→ **Input material**:
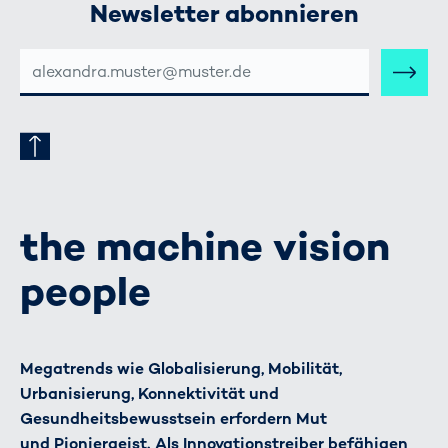
Newsletter abonnieren
E-
MAIL-
ADRESSE
the machine vision
people
Megatrends wie Globalisierung, Mobilität,
Urbanisierung, Konnektivität und
Gesundheitsbewusstsein erfordern Mut
und Pioniergeist. Als Innovationstreiber befähigen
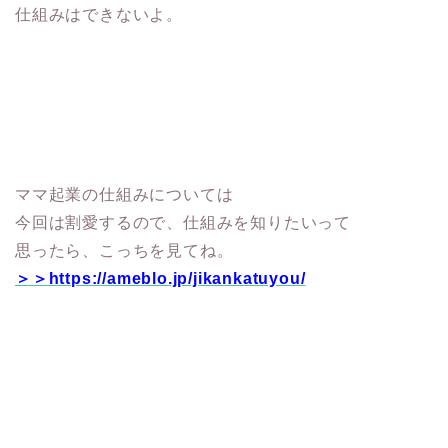
仕組みはできないよ。
ママ起業の仕組みについては
今回は割愛するので、仕組みを知りたいって
思ったら、こっちを見てね。
＞＞https://ameblo.jp/jikankatuyou/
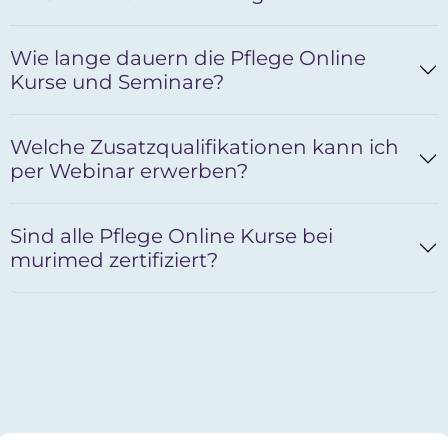
Wie lange dauern die Pflege Online
Kurse und Seminare?
Welche Zusatzqualifikationen kann ich
per Webinar erwerben?
Sind alle Pflege Online Kurse bei
murimed zertifiziert?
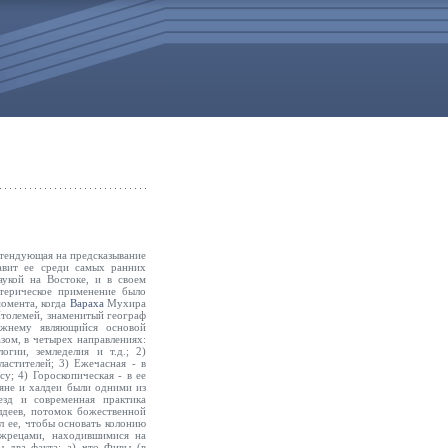
ретендующая на предсказывание
авит ее среди самых ранних
аукой на Востоке, и в своем
отерическое применение было
момента, когда
Вараха
Мухира
Птолемей, знаменитый географ
режнему являющийся основой
зом, в четырех направлениях:
огии, земледелия и т.д.; 2)
ластителей; 3) Ежечасная - в
у; 4) Гороскопическая - в ее
яне и халдеи были одними из
зд и современная практика
лдеев, потомок божественной
л ее, чтобы основать колонию
 жрецами, находившимися на
ы два факта: а) что Фивы (в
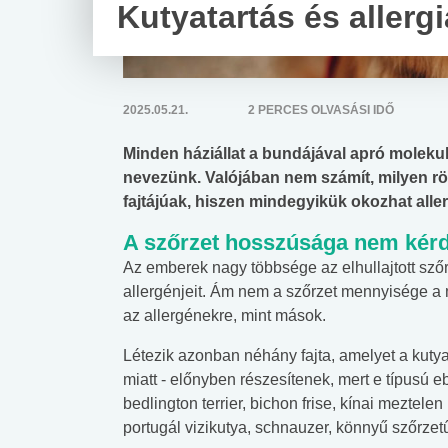
Kutyatartás és allergi
2025.05.21.
2 PERCES OLVASÁSI IDŐ
Minden háziállat a bundájával apró molekul
nevezünk. Valójában nem számít, milyen rö
fajtájúak, hiszen mindegyikük okozhat alle
A szőrzet hosszúsága nem kér
Az emberek nagy többsége az elhullajtott szőrr
allergénjeit. Ám nem a szőrzet mennyisége 
az allergénekre, mint mások.
Létezik azonban néhány fajta, amelyet a kutya
miatt - előnyben részesítenek, mert e típusú e
bedlington terrier, bichon frise, kínai meztelen k
portugál vizikutya, schnauzer, könnyű szőrzet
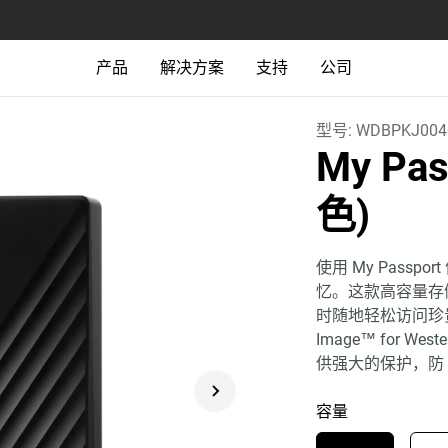
产品
解决方案
支持
公司
型号:
WDBPKJ004
My Pas
色)
使用 My Pass
忆。这款高容量存
时随地轻松访问珍贵文
Image™ for Weste
供强大的保护，防
容量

→ **Task details**: Leave the pictures out and output the rest of the listing exactly.

→ **Answer space**:
Newsletter abonnieren
E-
MAIL-
ADRESSE
the machine vision
people
Megatrends wie Globalisierung, Mobilität,
Urbanisierung, Konnektivität und
Gesundheitsbewusstsein erfordern Mut
und Pioniergeist. Als Innovationstreiber befähigen
仕組みはできないよ。
ママ起業の仕組みについては
今回は割愛するので、仕組みを知りたいって
思ったら、こっちを見てね。
＞＞https://ameblo.jp/jikankatuyou/
Wie lange dauern die Pflege Online
Kurse und Seminare?
Welche Zusatzqualifikationen kann ich
per Webinar erwerben?
Sind alle Pflege Online Kurse bei
murimed zertifiziert?
ретендующая на предсказывание
авит ее среди самых ранних
аукой на Востоке, и в своем
отерическое применение было
момента, когда
Вараха
Мухира
Птолемей, знаменитый географ
режнему являющийся основой
зом, в четырех направлениях:
огии, земледелия и т.д.; 2)
ластителей; 3) Ежечасная - в
у; 4) Гороскопическая - в ее
яне и халдеи были одними из
зд и современная практика
лдеев, потомок божественной
л ее, чтобы основать колонию
 жрецами, находившимися на
ы два факта: а) что Фивы (в
Kutyatartás és allergi
2025.05.21.
2 PERCES OLVASÁSI IDŐ
Minden háziállat a bundájával apró molekul
nevezünk. Valójában nem számít, milyen rö
fajtájúak, hiszen mindegyikük okozhat alle
A szőrzet hosszúsága nem kér
Az emberek nagy többsége az elhullajtott szőrr
allergénjeit. Ám nem a szőrzet mennyisége 
az allergénekre, mint mások.
Létezik azonban néhány fajta, amelyet a kutya
miatt - előnyben részesítenek, mert e típusú e
bedlington terrier, bichon frise, kínai meztelen k
portugál vizikutya, schnauzer, könnyű szőrzet
产品
解决方案
支持
公司
型号:
WDBPKJ004
My Pas
色)
使用 My Pass
忆。这款高容量存
时随地轻松访问珍贵文
Image™ for Weste
供强大的保护，防
容量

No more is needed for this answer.